Então esperavam quietinhos, o momento certo para fazer festa. Lucas e André ficavam espiando atrás do muro para dar o grito de liberdade:

-Viva, papai se foi!

Se eu fosse embora para sempre, tudo bem. Assim não precisariam esperar tanto tempo para ligar o rádio, assistir um desenho ou ficar jogando taco com os amiguinhos da rua. Eu poderia esquecer o caminho de volta e virar um homem de bem, daqueles que sentem amor , mas não pensava desta forma .Não compreendia que a violência doméstica deixa marcas na pele da Alma.

Não pense você que é somente a pancadaria, porque a falta de liberdade de expressão amputa o crescimento da criança.

Depois que eu batia o ponto na fábrica de sapatos, dentro da minha casa era só alegria.

Dona Nica dançava com a vassoura, sentindo-se aliviada e muito feliz.

Ela fazia planos enquanto escolhia o feijão, querendo voltar a estudar. Lucas e André aproveitavam para brincar com a molecada e eram felizes até as sete horas da noite, pois quando o relógio da sala começava a ficar pesado, triste e com medo, eles percebiam que um outro tempo estava chegando; tempo de tristeza.

Sem que ninguém lhes falasse nada, desligavam a televisão, recolhiam os brinquedos e com um simples olhar me esperavam trancar o portão.

Silêncio. O peito do pai acelerava o compasso. E lá vinha, como sempre, distribuindo bala para as crianças da rua.

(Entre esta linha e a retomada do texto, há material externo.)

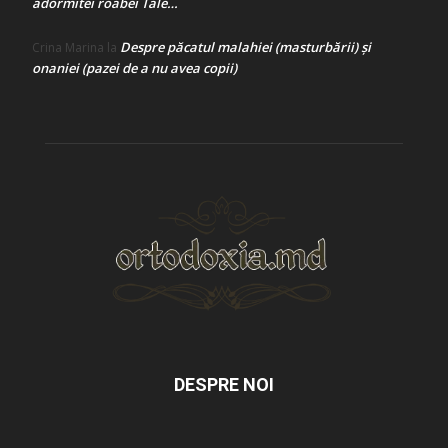
adormitei roabei Tale…
Despre păcatul malahiei (masturbării) şi
Crina Marina
la
onaniei (pazei de a nu avea copii)
DESPRE NOI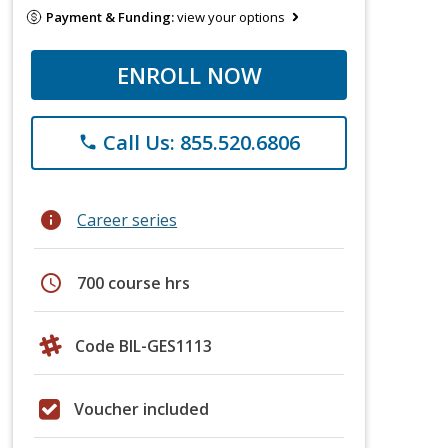
Payment & Funding:
view your options
ENROLL NOW
Call Us: 855.520.6806
phone
info
Career series
schedule
700 course hrs
Code BIL-GES1113
Voucher included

Depois que colocava o cadeado no portão, se transformava em outra pessoa. Encarava a mobília da casa e a própria mulher como que se uma fosse continuação da outra. Eu nunca pensei naqueles meninos famintos de carinho, diálogo e direção. Crianças que enxergavam em mim um caminho escuro; um espelho opaco. Muito tempo se passou até que aquele relógio da parede da sala ficou velho demais e não funcionava como antes.

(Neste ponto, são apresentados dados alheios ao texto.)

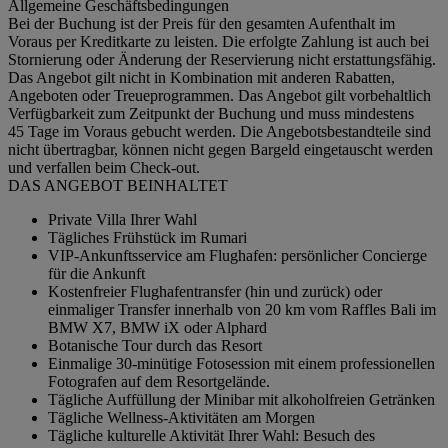
Allgemeine Geschäftsbedingungen
Bei der Buchung ist der Preis für den gesamten Aufenthalt im
Voraus per Kreditkarte zu leisten. Die erfolgte Zahlung ist auch bei
Stornierung oder Änderung der Reservierung nicht erstattungsfähig.
Das Angebot gilt nicht in Kombination mit anderen Rabatten,
Angeboten oder Treueprogrammen. Das Angebot gilt vorbehaltlich
Verfügbarkeit zum Zeitpunkt der Buchung und muss mindestens
45 Tage im Voraus gebucht werden. Die Angebotsbestandteile sind
nicht übertragbar, können nicht gegen Bargeld eingetauscht werden
und verfallen beim Check-out.
DAS ANGEBOT BEINHALTET
Private Villa Ihrer Wahl
Tägliches Frühstück im Rumari
VIP-Ankunftsservice am Flughafen: persönlicher Concierge
für die Ankunft
Kostenfreier Flughafentransfer (hin und zurück) oder
einmaliger Transfer innerhalb von 20 km vom Raffles Bali im
BMW X7, BMW iX oder Alphard
Botanische Tour durch das Resort
Einmalige 30-minütige Fotosession mit einem professionellen
Fotografen auf dem Resortgelände.
Tägliche Auffüllung der Minibar mit alkoholfreien Getränken
Tägliche Wellness-Aktivitäten am Morgen
Tägliche kulturelle Aktivität Ihrer Wahl: Besuch des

Numa noite exatamente no mesmo horário que costumava trancar o portão, resolvi caminhar pelo quintal, querendo que tudo fosse diferente. Talvez precisasse mudar o meu jeito. Ser um pouco mais humano; mais pai. Então deixei todo ressentimento do lado de fora, o mau humor e a arrogância. Chamei por um e por outro, mas ninguém apareceu.

Nisso bati os olhos no relógio da sala e vi que também estava atrasado com minhas emoções. Chorei desesperado, pedindo que o tempo voltasse atrás, porém André e Lucas não estavam ali, pois já haviam crescido e caminhavam por estradas diferentes. Sei lá onde!

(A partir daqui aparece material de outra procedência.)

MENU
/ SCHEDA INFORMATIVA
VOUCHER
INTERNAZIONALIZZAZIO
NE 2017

Estava só com seus pensamentos. Somente assim percebi que nossas crianças querem colo agora, porque amanhã já é futuro e poderá ser tarde demais.. Se eu pudesse voltar o tempo! Como fui tolo! Como fui mesquinho e egoísta. Agora estou sozinho...Sem ninguém.

        Enlacei o retrato de cada um deles junto ao peito e pela primeira vez senti saudade. Se pudesse, desejaria começar tudo outra vez, para sentir de perto a infância me sorrir em sinal de recomeço!